Improve render perf by NullVoxPopuli-ai-agent · Pull Request #21221 · emberjs/ember.js

NullVoxPopuli-ai-agent · 2026-03-16T13:47:56Z

note from nvp:

initally this is a great example of ai overfitting to a specific problem

NullVoxPopuli · 2026-03-16T14:12:49Z

    Benchmark Results Summary    

duration phase estimated improvement -2913ms [-2947ms to -2874ms] OR -75.07% [-75.95% to -74.06%]
renderEnd phase no difference [-4ms to 2ms]
render1000Items1End phase estimated improvement -122ms [-133ms to -111ms] OR -81.96% [-89.75% to -74.52%]
clearItems1End phase no difference [-1ms to 11ms]
render1000Items2End phase estimated improvement -67ms [-83ms to -65ms] OR -57.05% [-71.21% to -56.15%]
clearItems2End phase estimated regression +17ms [17ms to 18ms] OR +12.77% [12.44% to 13.31%]
render5000Items1End phase estimated improvement -915ms [-927ms to -893ms] OR -89.54% [-90.79% to -87.46%]
clearManyItems1End phase estimated improvement -170ms [-181ms to -164ms] OR -62.76% [-66.75% to -60.65%]
render5000Items2End phase estimated improvement -828ms [-844ms to -811ms] OR -88.68% [-90.42% to -86.86%]
clearManyItems2End phase estimated improvement -149ms [-149ms to -149ms] OR -99.5% [-99.71% to -99.28%]
render1000Items3End phase estimated improvement -49ms [-50ms to -49ms] OR -49.48% [-49.62% to -49.34%]
append1000Items1End phase estimated improvement -84ms [-85ms to -68ms] OR -62.73% [-63.78% to -51.02%]
append1000Items2End phase estimated improvement -83ms [-100ms to -83ms] OR -62.56% [-74.77% to -62.16%]
updateEvery10thItem1End phase estimated improvement -83ms [-83ms to -66ms] OR -62.01% [-62.18% to -49.8%]
updateEvery10thItem2End phase estimated improvement -83ms [-83ms to -83ms] OR -62.14% [-62.27% to -62.01%]
selectFirstRow1End phase estimated improvement -33ms [-33ms to -33ms] OR -98.82% [-99.08% to -98.55%]
selectSecondRow1End phase estimated improvement -50ms [-50ms to -50ms] OR -99.67% [-99.83% to -99.39%]
removeFirstRow1End phase estimated improvement -83ms [-83ms to -83ms] OR -99.84% [-99.97% to -99.74%]
removeSecondRow1End phase estimated improvement -83ms [-83ms to -83ms] OR -99.88% [-99.99% to -99.84%]
swapRows1End phase estimated improvement -16ms [-16ms to -16ms] OR -24.23% [-24.47% to -24.06%]
swapRows2End phase estimated improvement -16ms [-16ms to -16ms] OR -24.19% [-24.49% to -23.73%]
clearItems4End phase no difference [-24ms to 0ms]

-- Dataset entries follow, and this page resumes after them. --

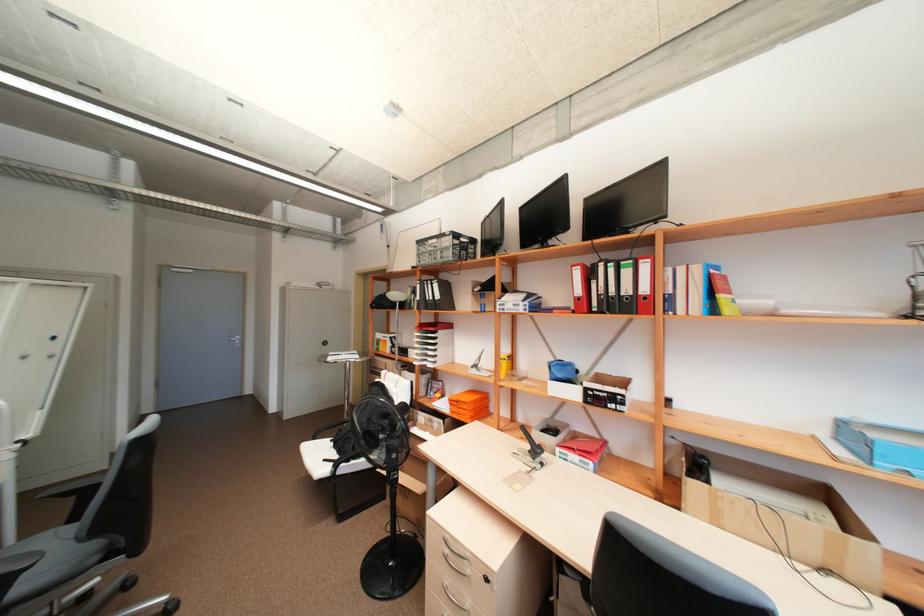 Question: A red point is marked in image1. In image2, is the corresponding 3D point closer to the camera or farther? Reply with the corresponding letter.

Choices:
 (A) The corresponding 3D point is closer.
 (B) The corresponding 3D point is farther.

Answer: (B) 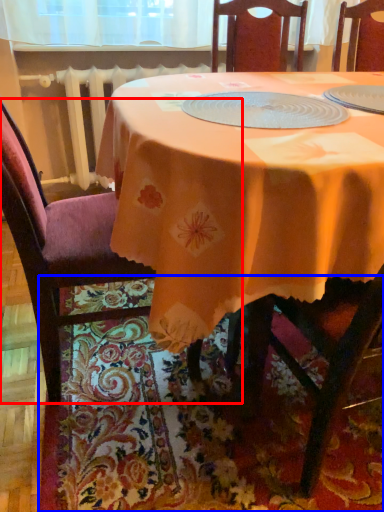 Question: Among these objects, which one is nearest to the camera, chair (highlighted by a red box) or place mat (highlighted by a blue box)?

Choices:
 (A) chair
 (B) place mat

Answer: (A) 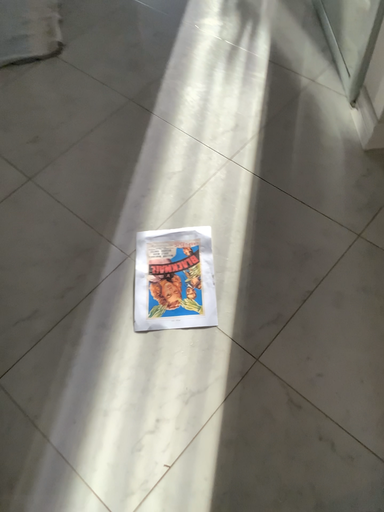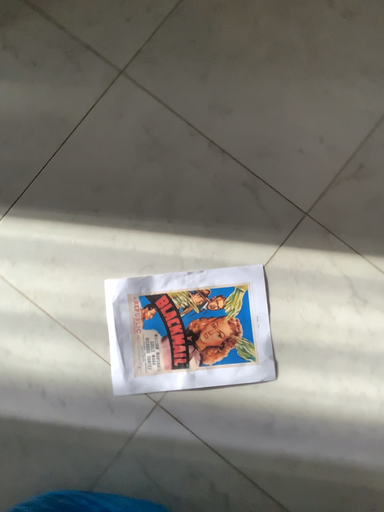 Question: How did the camera likely rotate when shooting the video?

Choices:
 (A) rotated left
 (B) rotated right

Answer: (B) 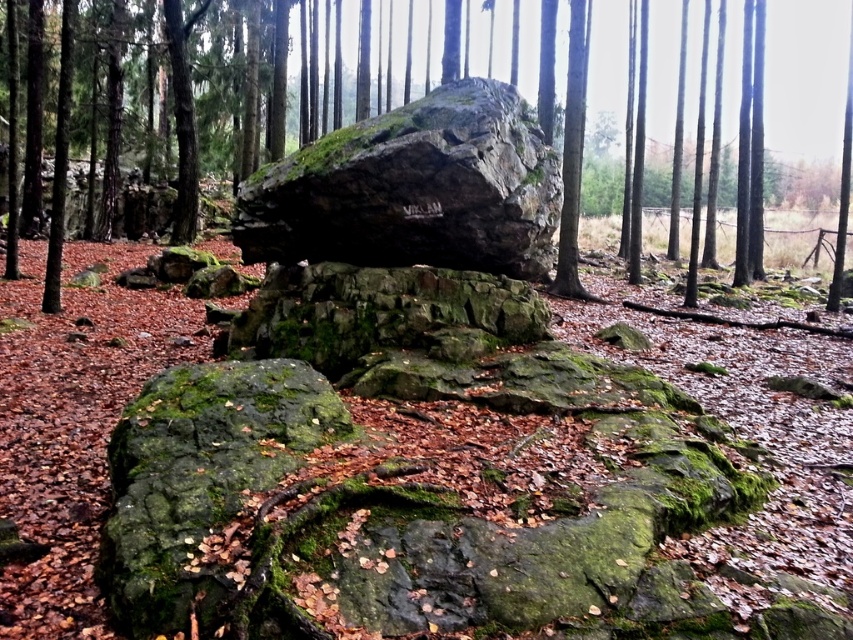 You are a hiker who wants to place a 10 meter long tent between the green mossy rock at center and the rough textured rock at center. Can the tent fit between them?

The green mossy rock at center and the rough textured rock at center are 10.38 meters apart. Since the tent is 10 meters long, it can fit between them with 0.38 meters of space remaining.

You are an explorer in the forest and need to place a small backpack between the green mossy rock at center and the rough textured rock at center. Which rock should you choose to place it next to if you want the backpack to be more visible?

The green mossy rock at center is bigger than the rough textured rock at center, so placing the backpack next to the green mossy rock at center would make it more visible due to its larger size.

You are a hiker trying to cross a narrow path between two rocks. The path is between the green mossy rock at center and the rough textured rock at center. Which rock has a wider base to step on?

The green mossy rock at center has a wider base than the rough textured rock at center, so it is safer to step on the green mossy rock at center. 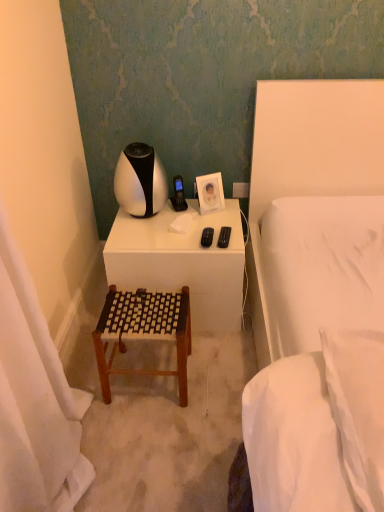 Question: Is white fabric curtain at left smaller than white soft pillow at right?

Choices:
 (A) yes
 (B) no

Answer: (A)

Question: Can you confirm if white fabric curtain at left is bigger than white soft pillow at right?

Choices:
 (A) yes
 (B) no

Answer: (B)

Question: Does white fabric curtain at left have a greater width compared to white soft pillow at right?

Choices:
 (A) no
 (B) yes

Answer: (A)

Question: From a real-world perspective, is white fabric curtain at left physically below white soft pillow at right?

Choices:
 (A) yes
 (B) no

Answer: (A)

Question: Is white soft pillow at right located within white fabric curtain at left?

Choices:
 (A) yes
 (B) no

Answer: (B)

Question: Would you say white matte desk at center is inside or outside white soft pillow at right?

Choices:
 (A) inside
 (B) outside

Answer: (B)

Question: Is point (120, 216) positioned closer to the camera than point (357, 347)?

Choices:
 (A) farther
 (B) closer

Answer: (A)

Question: Looking at the image, does white matte desk at center seem bigger or smaller compared to white soft pillow at right?

Choices:
 (A) small
 (B) big

Answer: (B)

Question: Is white matte desk at center wider or thinner than white soft pillow at right?

Choices:
 (A) wide
 (B) thin

Answer: (A)

Question: In terms of height, does brown woven stool at center look taller or shorter compared to white fabric curtain at left?

Choices:
 (A) short
 (B) tall

Answer: (B)

Question: Does point (125, 308) appear closer or farther from the camera than point (64, 448)?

NullVoxPopuli · 2026-03-16T14:15:53Z


    if (Array.isArray(iterable)) {
-      return new ArrayIterator(iterable, keyFor);
+      // When iterating a TrackedArray (Proxy), each index access goes through


well this is dubious lol

NullVoxPopuli · 2026-03-16T14:19:26Z

  #collection = createUpdatableTag();

-  #storages = new Map<number, ReturnType<typeof createUpdatableTag>>();
+  // Use a flat array instead of Map for index-based storage lookups.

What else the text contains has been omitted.